An Interpretation of the English Bible Volume II 

 EXODUS

And

LEVITICUS

  by 

B. H. CARROLL 

www.solidchristianbooks.com

 CONTENTS

 Contents

I INTRODUCTORY STUDIES: THE GEOGRAPHY OF EXODUS  5

II INTRODUCTORY STUDIES: MATERIAL FOR A HISTORY OF MOSES  14

III A REVIEW AND A PROLOGUE Exodus 1:1-14. 23

IV BIRTH AND PREPARATION OF MOSES Exodus 1:15 to 2:22  36

V MOSES AT THE BURNING BUSH Exodus 2:23 to 5:14. 51

VI THE TEN PLAGUES, OR THE GREAT DUEL. 63

VII THE TEN PLAGUES, OR THE GREAT DUEL (Continued) 75

VIII THE INSTITUTION OF THE PASSOVER Exodus 12-13  85

IX THE MARCH OUT OF EGYPT, THE PASSAGE OF THE RED SEA, AND THE TRIUMPHAL SONG Exodus 14:1 to 15:21. 95

X FROM THE RED SEA TO SINAI Exodus 15:22 to 16. 105

XI FROM THE RED SEA TO SINAI (Continued) Exodus 17-18  113

XII THE COVENANT AT SINAI – ITS GENERAL FEATURES Exodus 19:1 to 24:11  126

XIII THE COVENANT AT SINAI (Continued) 140

XIV THE DECALOGUE – THE FIRST AND SECOND COMMANDMENTS  148

XV THE DECALOGUE – THIRD COMMANDMENT. 160

XVI THE DECALOGUE – FOURTH COMMANDMENT. 170

XVII THE DECALOGUE – THE FIFTH COMMANDMENT. 184

XVIII THE DECALOGUE – THE SIXTH COMMANDMENT. 195

XIX THE DECALOGUE – THE SEVENTH COMMANDMENT  210

XX THE DECALOGUE – THE EIGHTH COMMANDMENT. 225

XXI THE DECALOGUE – THE NINTH COMMANDMENT. 238

XXII THE DECALOGUE – THE TENTH COMMANDMENT. 248

XXIII THE LAW OF THE ALTAR. 261

XXIV GOD AND THE STATE, THE STATE AND THE CITIZEN, THE PROMISES, AND THE RATIFICATION OF THE COVENANT. 273

XXV THE FEAST OF THE COVENANT, THE ASCENT OF MOSES AND JOSHUA INTO THE MOUNTAIN, THE BREACH OF THE COVENANT, THE COVENANT RESTORED BUT MODIFIED.. 285

XXVI THE BREACH OF THE COVENANT (Continued) AND ITS RENEWAL  301

XXVII THE TABERNACLE. 309

XXVIII THE TABERNACLE (Continued) 322

THE BOOK OF LEVITICUS. 333

I PREPARATORY STUDIES – THE SINAITIC COVENANT. 333

II INTRODUCTORY STUDIES – HISTORICAL. 337

III OFFERINGS Leviticus 1-7. 348

IV CONSECRATION OF AARON AND HIS SONS. 361

V THE GREAT DAY OF ATONEMENT. 371

VI THE DISTINCTION BETWEEN CLEAN AND UNCLEAN. 384

VII THE LAW OF HOLINESS. 397

VIII THE TIMES OF COMING BEFORE THE LORD.. 408

IX THE LAND SABBATH AND THE JUBILEE SABBATH.. 418

X THE LAMP OF GOD, BREAD OF THE PRESENCE, DEATH OF THE BLASPHEMER, PENALTIES FOR MURDER, AND GREAT LAW PRINCIPLE  431

XI THE PROMISES AND THREATENINGS OF THE COVENANT  440

XII REGULATION OF VOLUNTARY VOWS. 446

I INTRODUCTORY STUDIES: THE GEOGRAPHY OF EXODUS

Focus in your minds the geography of Egypt and the Sinaitic Peninsula. Those who have the Rand-McNally Bible Atlas can study the history and geography together. If you were in a balloon over Egypt twenty miles in the air, you would see what looks like a green ribbon in the desert, which represents the Nile and its narrow boundaries, all of Egypt that has ever been good. Out of 115,000 square miles in Egypt only 9,600 are habitable, and only about 5,600 are made up of arable land.

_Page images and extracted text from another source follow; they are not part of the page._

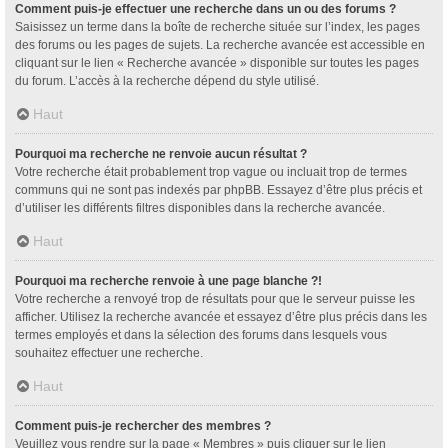
Comment puis-je effectuer une recherche dans un ou des forums ?
Saisissez un terme dans la boîte de recherche située sur l’index, les pages
des forums ou les pages de sujets. La recherche avancée est accessible en
cliquant sur le lien « Recherche avancée » disponible sur toutes les pages
du forum. L’accès à la recherche dépend du style utilisé.
Haut
Pourquoi ma recherche ne renvoie aucun résultat ?
Votre recherche était probablement trop vague ou incluait trop de termes
communs qui ne sont pas indexés par phpBB. Essayez d’être plus précis et
d’utiliser les différents filtres disponibles dans la recherche avancée.
Haut
Pourquoi ma recherche renvoie à une page blanche ?!
Votre recherche a renvoyé trop de résultats pour que le serveur puisse les
afficher. Utilisez la recherche avancée et essayez d’être plus précis dans les
termes employés et dans la sélection des forums dans lesquels vous
souhaitez effectuer une recherche.
Haut
Comment puis-je rechercher des membres ?
Veuillez vous rendre sur la page « Membres » puis cliquer sur le lien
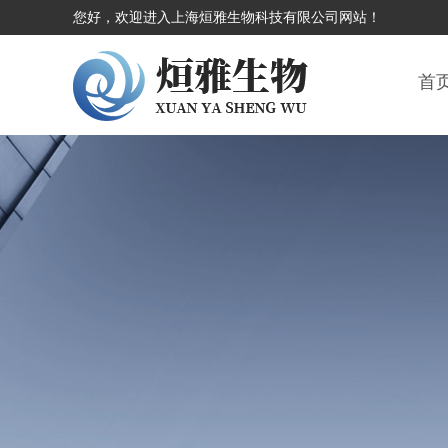
您好，欢迎进入上海烜雅生物科技有限公司网站！
首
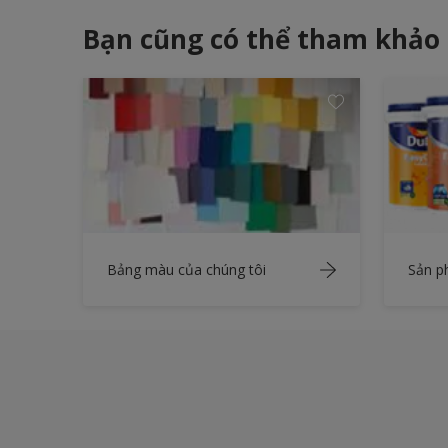
Bạn cũng có thể tham khảo
Bảng màu của chúng tôi
Sản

The lower part of Egypt is called the Delta, from the Greek letter which answers to our “D”, caused by the division of the Nile into several mouths. All of that Delta country is very rich from alluvial deposits made by the overflows of the Nile. The part on the east near the Arabian Peninsula was Goshen, where the children of Israel settled. The ancient capital, Memphis, was situated above the first fork, a famous city. Later, the capital was shifted to Thebes.

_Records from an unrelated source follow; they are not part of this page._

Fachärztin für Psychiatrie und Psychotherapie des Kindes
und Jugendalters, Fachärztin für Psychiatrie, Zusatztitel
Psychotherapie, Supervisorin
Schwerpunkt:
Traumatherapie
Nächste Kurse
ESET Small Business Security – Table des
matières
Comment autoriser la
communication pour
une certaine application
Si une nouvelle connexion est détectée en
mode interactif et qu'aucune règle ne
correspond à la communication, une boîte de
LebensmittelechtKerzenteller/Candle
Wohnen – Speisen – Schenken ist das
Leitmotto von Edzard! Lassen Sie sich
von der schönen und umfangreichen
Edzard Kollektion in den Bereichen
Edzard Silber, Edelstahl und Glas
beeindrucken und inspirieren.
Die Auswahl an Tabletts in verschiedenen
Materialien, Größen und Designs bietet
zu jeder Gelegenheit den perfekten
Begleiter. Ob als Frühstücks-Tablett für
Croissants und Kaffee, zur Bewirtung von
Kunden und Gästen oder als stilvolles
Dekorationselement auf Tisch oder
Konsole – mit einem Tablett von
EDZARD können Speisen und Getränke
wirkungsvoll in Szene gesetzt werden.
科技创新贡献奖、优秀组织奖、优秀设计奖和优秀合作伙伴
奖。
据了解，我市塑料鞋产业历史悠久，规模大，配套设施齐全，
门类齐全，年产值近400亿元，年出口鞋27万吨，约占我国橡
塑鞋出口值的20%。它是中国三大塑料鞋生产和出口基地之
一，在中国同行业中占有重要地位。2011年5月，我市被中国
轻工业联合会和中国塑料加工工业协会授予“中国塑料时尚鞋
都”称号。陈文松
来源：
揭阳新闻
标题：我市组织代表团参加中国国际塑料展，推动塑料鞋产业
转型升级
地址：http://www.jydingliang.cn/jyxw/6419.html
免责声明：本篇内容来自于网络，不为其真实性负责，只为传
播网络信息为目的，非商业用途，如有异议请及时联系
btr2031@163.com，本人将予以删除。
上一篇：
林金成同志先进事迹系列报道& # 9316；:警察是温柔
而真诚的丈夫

Soon after the dispersion of the nations at the Tower of Babel, the sons of Ham occupied Egypt, the country given to them. Without the Nile there would be no Egypt. It is only a short distance from either bank to an impassable desert. Ancient history has to do with Egypt from the city of Thebes to the mouth of the Nile. It knows nothing of upper Egypt. The White Nile rises in the heart of Central Africa, only recently discovered by Livingstone, Stanley, and others. Just now a railroad runs up the Nile to Khartourn, and from there to the heart of Africa. From Cape Town, the most southern point of Africa, a road starts and runs up. In a short time that road will be completed, and Northern and Southern Africa will be united by rail. That was the great project of Cecil Rhodes, the Cape-to-Cairo railroad. The present capital of Egypt is Cairo.

The first important event in this ancient history is the building of the Great Pyramid of Cheops. We know very little about the building of these pyramids, but they go back long before the time of Abraham, nearly to Nimrod. This pyramid is the most imposing structure of its kind in the world. It has a great square base, going up in terraces, so that a man standing on one stone can just reach the one above him. There are people there who hire out to pull visitors up from one stone to another. The pyramids constituted one of the Seven Wonders of the Ancient World, and constitute one of the wonders of the world to this day. They were supposed to be built as tombs, based upon the fact that the first time history became acquainted with them, there were in them the mummies of distinguished kings. From one of these great pyramids has been brought the very Pharaoh who received Joseph, and it is said in unwrapping that mummy they found a grain of wheat that had somehow got into the linen, and that when that grain of wheat was planted it grew.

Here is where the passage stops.